Tuesday, February 14, 2012

Cube World - More Voxels please!

Cube World is a fantasy rpg set in a huge voxel world. The game is in development as a one-man effort by a guy called Wollay. Check it out one of the videos:

Monday, February 13, 2012

Roguelike Radio is getting better and better!

The Roguelike Radio team has outdone themselves these last few episodes and they've been a joy to listen to. The most recent episode with an interview with David Ploog (one of the designers behind the last few years of releases of Crawl) was great with a lot of excellent anecdotes and behind the scenes insights into one of the best roguelikes still in development.

The Infra Arcana and Procedural Generation episodes have also been outstanding. Well done guys!

Sunday, February 12, 2012

Preparing for the next release

My goal is to release the next version of Dweller during next week. I'm trying to finish up the features I'd like to have in the release and then start testing. Last night I started working on pathfinding and tap-to-move. And these are the features and fixes already done:

#72 Items and monsters in walls
#50 Move buy/sell options to top of NPC menues
#57 Remove messages when selling/buying
#58 Change targeting icon when you can see but not target the selected creature
#47 Evaluate if a Equip popup should be shown when picking up an item of a type that isn't equipped
#73 Nerf troll healing
#69 Reduce amount of more prompts
#49 Remove blood splatter after a while
#30 smaller text log..

Thursday, February 9, 2012

Please join the forums and help me shape the future of Dweller!

The Dweller forums have so far been a great success and a lot of good ideas and discussions have been started there. If you haven't already visited the forums please do so now and join the Dweller community!

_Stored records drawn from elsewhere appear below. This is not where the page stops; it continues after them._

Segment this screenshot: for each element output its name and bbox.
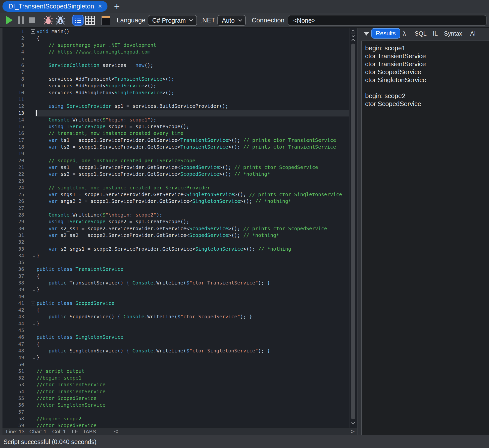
- code-line[interactable]: 26 var sngs2_2 = scope1.ServiceProvider.…: [2, 198, 357, 205]
- code-line[interactable]: 48 public SingletonService() { Console.W…: [2, 347, 357, 354]
- code-line[interactable]: 1void Main(): [2, 28, 357, 35]
- pause-button[interactable]: [18, 13, 25, 27]
- code-line[interactable]: 9 services.AddScoped<ScopedService>();: [2, 82, 357, 89]
- code-line[interactable]: 12 using ServiceProvider sp1 = services.…: [2, 103, 357, 110]
- code-line[interactable]: 54//ctor TransientService: [2, 388, 357, 395]
- code-line[interactable]: 40: [2, 293, 357, 300]
- code-line[interactable]: 30 var s2_ss1 = scope2.ServiceProvider.G…: [2, 225, 357, 232]
- connection-select[interactable]: <None>: [288, 15, 487, 26]
- rich-text-results-button[interactable]: [72, 15, 84, 26]
- code-line[interactable]: 5: [2, 55, 357, 62]
- code-line[interactable]: 14 Console.WriteLine($"begin: scope1");: [2, 116, 357, 123]
- code-line[interactable]: 19: [2, 150, 357, 157]
- hscroll-right-icon[interactable]: >: [350, 428, 355, 435]
- scrollbar-thumb[interactable]: [351, 44, 355, 419]
- fold-marker[interactable]: [25, 334, 35, 340]
- code-line[interactable]: 8 services.AddTransient<TransientService…: [2, 76, 357, 82]
- debug-button[interactable]: [44, 13, 53, 27]
- fold-marker[interactable]: [25, 28, 35, 35]
- code-editor[interactable]: 1void Main()2{3 // supercharge your .NET…: [2, 28, 357, 428]
- code-line[interactable]: 13: [2, 110, 357, 116]
- code-line[interactable]: 7: [2, 69, 357, 76]
- code-line[interactable]: 3 // supercharge your .NET development: [2, 42, 357, 49]
- code-line[interactable]: 27: [2, 205, 357, 212]
- code-line[interactable]: 55//ctor ScopedService: [2, 395, 357, 402]
- code-line[interactable]: 28 Console.WriteLine($"\nbegin: scope2")…: [2, 212, 357, 218]
- code-text: //ctor ScopedService: [35, 395, 97, 402]
- code-line[interactable]: 15 using IServiceScope scope1 = sp1.Crea…: [2, 123, 357, 130]
- scroll-down-icon[interactable]: [351, 422, 355, 425]
- code-line[interactable]: 24 // singleton, one instance created pe…: [2, 184, 357, 191]
- tab-sql[interactable]: SQL: [415, 30, 427, 37]
- code-line[interactable]: 37{: [2, 273, 357, 280]
- code-line[interactable]: 52//begin: scope1: [2, 375, 357, 381]
- code-line[interactable]: 53//ctor TransientService: [2, 381, 357, 388]
- hscroll-left-icon[interactable]: <: [114, 428, 118, 435]
- code-line[interactable]: 58//begin: scope2: [2, 415, 357, 422]
- code-line[interactable]: 25 var sngs1 = scope1.ServiceProvider.Ge…: [2, 191, 357, 198]
- new-tab-button[interactable]: +: [111, 0, 122, 12]
- code-line[interactable]: 22 var ss2 = scope1.ServiceProvider.GetS…: [2, 171, 357, 177]
- tab-il[interactable]: IL: [433, 30, 438, 37]
- debug-attach-button[interactable]: 1: [56, 13, 65, 27]
- fold-marker[interactable]: [25, 266, 35, 273]
- code-line[interactable]: 49}: [2, 354, 357, 361]
- code-line[interactable]: 38 public TransientService() { Console.W…: [2, 280, 357, 286]
- run-button[interactable]: [6, 13, 13, 27]
- code-line[interactable]: 44}: [2, 320, 357, 327]
- tab-ai[interactable]: AI: [470, 30, 476, 37]
- code-line[interactable]: 16 // transient, new instance created ev…: [2, 130, 357, 137]
- code-line[interactable]: 59//ctor ScopedService: [2, 422, 357, 428]
- code-line[interactable]: 33 var s2_sngs1 = scope2.ServiceProvider…: [2, 246, 357, 252]
- scroll-up-icon[interactable]: [351, 39, 355, 41]
- code-line[interactable]: 31 var s2_ss2 = scope2.ServiceProvider.G…: [2, 232, 357, 239]
- code-line[interactable]: 4 // https://www.learninglinqpad.com: [2, 49, 357, 55]
- code-line[interactable]: 11: [2, 96, 357, 103]
- code-line[interactable]: 2{: [2, 35, 357, 42]
- tab-lambda[interactable]: λ: [403, 30, 406, 37]
- line-number: 20: [2, 157, 25, 164]
- code-line[interactable]: 50: [2, 361, 357, 368]
- code-line[interactable]: 23: [2, 178, 357, 184]
- toolbar: 1 Language C# Program .NET Auto Connecti…: [0, 13, 489, 28]
- code-line[interactable]: 45: [2, 327, 357, 334]
- code-line[interactable]: 42{: [2, 307, 357, 313]
- tab-syntax[interactable]: Syntax: [444, 30, 462, 37]
- code-line[interactable]: 56//ctor SingletonService: [2, 402, 357, 408]
- data-grid-results-button[interactable]: [85, 16, 95, 25]
- code-line[interactable]: 21 var ss1 = scope1.ServiceProvider.GetS…: [2, 164, 357, 171]
- code-line[interactable]: 34}: [2, 252, 357, 259]
- code-line[interactable]: 6 ServiceCollection services = new();: [2, 62, 357, 69]
- tab-close-icon[interactable]: ×: [98, 2, 102, 10]
- code-line[interactable]: 20 // scoped, one instance created per I…: [2, 157, 357, 164]
- code-line[interactable]: 17 var ts1 = scope1.ServiceProvider.GetS…: [2, 137, 357, 144]
- fold-marker[interactable]: [25, 300, 35, 307]
- code-line[interactable]: 51// script output: [2, 368, 357, 375]
- code-line[interactable]: 10 services.AddSingleton<SingletonServic…: [2, 89, 357, 96]
- code-line[interactable]: 29 using IServiceScope scope2 = sp1.Crea…: [2, 218, 357, 225]
- code-text: //ctor TransientService: [35, 381, 105, 388]
- code-line[interactable]: 47{: [2, 341, 357, 347]
- code-line[interactable]: 41public class ScopedService: [2, 300, 357, 307]
- dotnet-version-select[interactable]: Auto: [217, 15, 246, 26]
- stop-button[interactable]: [29, 13, 35, 27]
- code-line[interactable]: 36public class TransientService: [2, 266, 357, 273]
- code-line[interactable]: 43 public ScopedService() { Console.Writ…: [2, 313, 357, 320]
- code-line[interactable]: 18 var ts2 = scope1.ServiceProvider.GetS…: [2, 144, 357, 150]
- code-line[interactable]: 46public class SingletonService: [2, 334, 357, 340]
- editor-vertical-scrollbar[interactable]: [349, 28, 357, 428]
- tab-results[interactable]: Results: [371, 28, 400, 39]
- code-line[interactable]: 32: [2, 239, 357, 245]
- query-tab[interactable]: DI_TransientScopedSingleton ×: [2, 1, 107, 12]
- output-line: [365, 84, 489, 92]
- status-col: Col: 1: [52, 428, 66, 435]
- list-line: [77, 22, 81, 23]
- results-dropdown-icon[interactable]: [364, 32, 369, 36]
- results-panel-layout-button[interactable]: [101, 16, 110, 25]
- code-line[interactable]: 57: [2, 409, 357, 415]
- splitter-grip-icon[interactable]: [350, 29, 356, 37]
- code-line[interactable]: 35: [2, 259, 357, 266]
- language-select[interactable]: C# Program: [148, 15, 197, 26]
- code-text: [35, 55, 37, 62]
- code-line[interactable]: 39}: [2, 286, 357, 293]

Wednesday, February 8, 2012

Dweller 1.16.4

Dweller 1.16.4 has been released. The version solves some issues with pushable stone blocks, adds a new user created artifact and solves a problem that prevented panning the map after the menu has been opened. Change log:

  • CHANGE Weapons with draining now base the chance of success on attack vs defense instead of magic vs magic
  • #61 Opening menu removes ability to pan screen
  • #44 Added a new artifact
  • #15 Pushable stone blocks blocked movement in some cases

Tuesday, February 7, 2012

Quests are finally working on Android!

The very annoying bug on Android where quests sometimes didn't complete properly should now have been solved. If you are still experiencing problems with quests please let me know!

Monday, February 6, 2012

Hawken beta program

Some great news this week: My favorite mecha/robot FPS Hawken has opened up for signups to their beta program under the parole "War is a machine". Me like!

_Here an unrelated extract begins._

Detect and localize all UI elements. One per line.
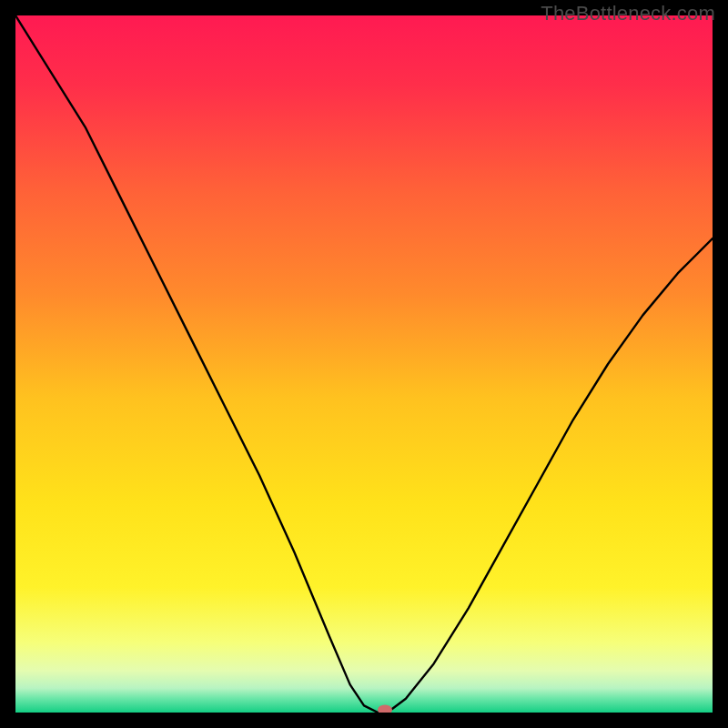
plot-area <box>15 15 713 713</box>
watermark-text: TheBottleneck.com <box>541 2 715 25</box>
chart-frame: TheBottleneck.com <box>0 0 728 728</box>
bottleneck-chart <box>15 15 713 713</box>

Thursday, February 2, 2012

Dweller 1.16.1

The recent change to hardware keys triggering on key up instead of key down unfortunately caused quite a bit of problems, especially for J2ME users, This new release primarily fixes this issue but it also addresses:

Wednesday, February 1, 2012

Please use the Dweller blog for Dweller related issues!

I am cross posting all Dweller related posts to this blog but I would like to encourage anyone interested in Dweller to visit the Dweller site and blog for more info. Thanks!

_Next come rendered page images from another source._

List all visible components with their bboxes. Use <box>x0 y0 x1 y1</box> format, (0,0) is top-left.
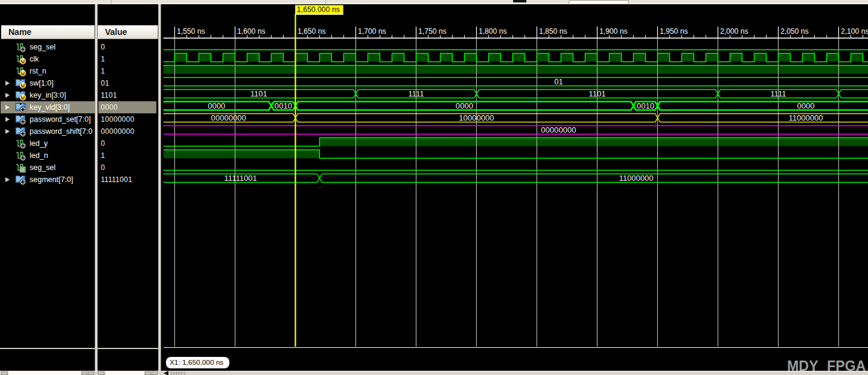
svg-text:1,600 ns: 1,600 ns <box>237 27 266 36</box>
svg-text:2,000 ns: 2,000 ns <box>720 27 748 36</box>
svg-text:1,700 ns: 1,700 ns <box>358 27 386 36</box>
svg-text:1,950 ns: 1,950 ns <box>660 27 688 36</box>
svg-text:1,800 ns: 1,800 ns <box>479 27 507 36</box>
svg-text:10000000: 10000000 <box>459 113 494 122</box>
svg-text:11111001: 11111001 <box>225 174 257 183</box>
svg-text:1,750 ns: 1,750 ns <box>418 27 447 36</box>
svg-text:1,850 ns: 1,850 ns <box>539 27 567 36</box>
svg-text:1101: 1101 <box>589 89 605 98</box>
svg-text:0010: 0010 <box>275 101 292 110</box>
svg-text:2,050 ns: 2,050 ns <box>780 27 809 36</box>
svg-text:1111: 1111 <box>770 89 786 98</box>
svg-text:11000000: 11000000 <box>619 174 653 183</box>
svg-text:0000: 0000 <box>797 101 814 110</box>
svg-text:1,650.000 ns: 1,650.000 ns <box>297 5 340 14</box>
svg-text:0010: 0010 <box>637 101 654 110</box>
svg-text:1101: 1101 <box>251 89 267 98</box>
svg-text:00000000: 00000000 <box>541 125 576 134</box>
svg-text:1,550 ns: 1,550 ns <box>177 27 205 36</box>
svg-text:0000: 0000 <box>208 101 225 110</box>
svg-text:01: 01 <box>554 77 563 86</box>
svg-text:1,650 ns: 1,650 ns <box>298 27 326 36</box>
svg-text:2,100 ns: 2,100 ns <box>841 27 868 36</box>
svg-text:0000: 0000 <box>456 101 473 110</box>
svg-text:00000000: 00000000 <box>211 113 246 122</box>
svg-text:0: 0 <box>21 167 24 172</box>
svg-text:1111: 1111 <box>408 89 424 98</box>
svg-text:11000000: 11000000 <box>788 113 823 122</box>
svg-text:1,900 ns: 1,900 ns <box>599 27 628 36</box>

Problems with quests in 1.16.0?

I am very interested in hearing from people that still have problems completing quests or when quests do not progress further. If this happens to you please use the "Send save game" feature from the main menu. The first player to report such an issue and provide enough information for me to solve the bug will be allowed to design an in-game artifact.